§ Recorded information

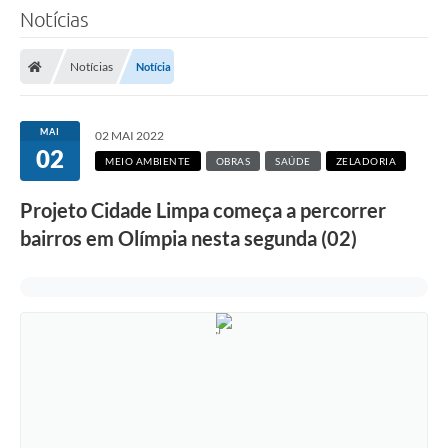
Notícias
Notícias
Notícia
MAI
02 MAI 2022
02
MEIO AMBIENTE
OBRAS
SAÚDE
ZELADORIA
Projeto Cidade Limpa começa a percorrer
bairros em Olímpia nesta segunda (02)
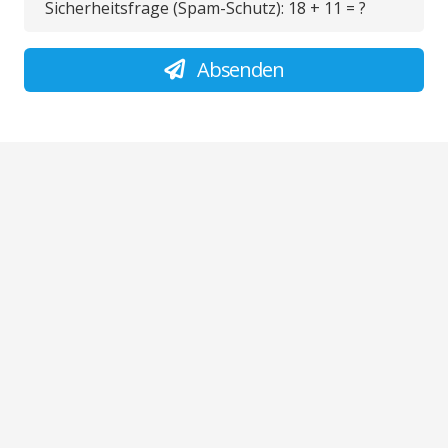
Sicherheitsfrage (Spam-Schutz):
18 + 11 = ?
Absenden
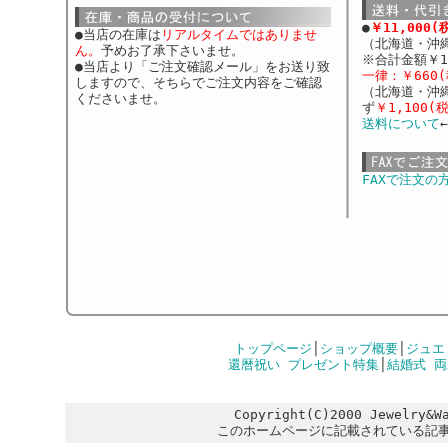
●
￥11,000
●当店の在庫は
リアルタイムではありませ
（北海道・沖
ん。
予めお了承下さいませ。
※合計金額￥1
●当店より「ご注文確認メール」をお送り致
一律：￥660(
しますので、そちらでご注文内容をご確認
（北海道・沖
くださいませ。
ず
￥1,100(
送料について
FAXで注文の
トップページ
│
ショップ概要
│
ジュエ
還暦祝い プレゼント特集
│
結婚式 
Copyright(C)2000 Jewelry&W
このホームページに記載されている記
---
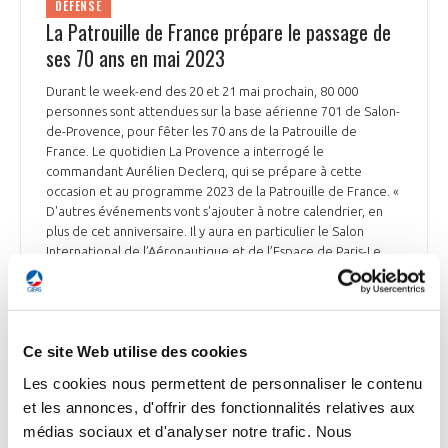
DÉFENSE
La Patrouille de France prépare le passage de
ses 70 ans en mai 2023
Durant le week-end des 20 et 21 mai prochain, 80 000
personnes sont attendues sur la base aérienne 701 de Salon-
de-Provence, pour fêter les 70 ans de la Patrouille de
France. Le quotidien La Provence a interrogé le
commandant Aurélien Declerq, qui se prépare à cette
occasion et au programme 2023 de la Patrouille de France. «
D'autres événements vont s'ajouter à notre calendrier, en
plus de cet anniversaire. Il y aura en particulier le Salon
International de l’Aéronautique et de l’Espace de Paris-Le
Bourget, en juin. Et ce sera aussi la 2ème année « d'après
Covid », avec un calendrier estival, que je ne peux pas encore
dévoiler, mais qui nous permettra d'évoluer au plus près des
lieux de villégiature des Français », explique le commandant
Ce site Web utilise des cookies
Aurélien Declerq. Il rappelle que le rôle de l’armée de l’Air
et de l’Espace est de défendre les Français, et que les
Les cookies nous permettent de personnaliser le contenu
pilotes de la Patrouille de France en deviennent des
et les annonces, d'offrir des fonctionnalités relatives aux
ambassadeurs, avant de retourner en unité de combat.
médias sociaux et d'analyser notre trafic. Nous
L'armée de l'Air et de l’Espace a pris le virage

§ What you will do
Every line in the listing that holds the string "calendrier" should be copied out.

§ Result below
D'autres événements vont s'ajouter à notre calendrier, en
Covid », avec un calendrier estival, que je ne peux pas encore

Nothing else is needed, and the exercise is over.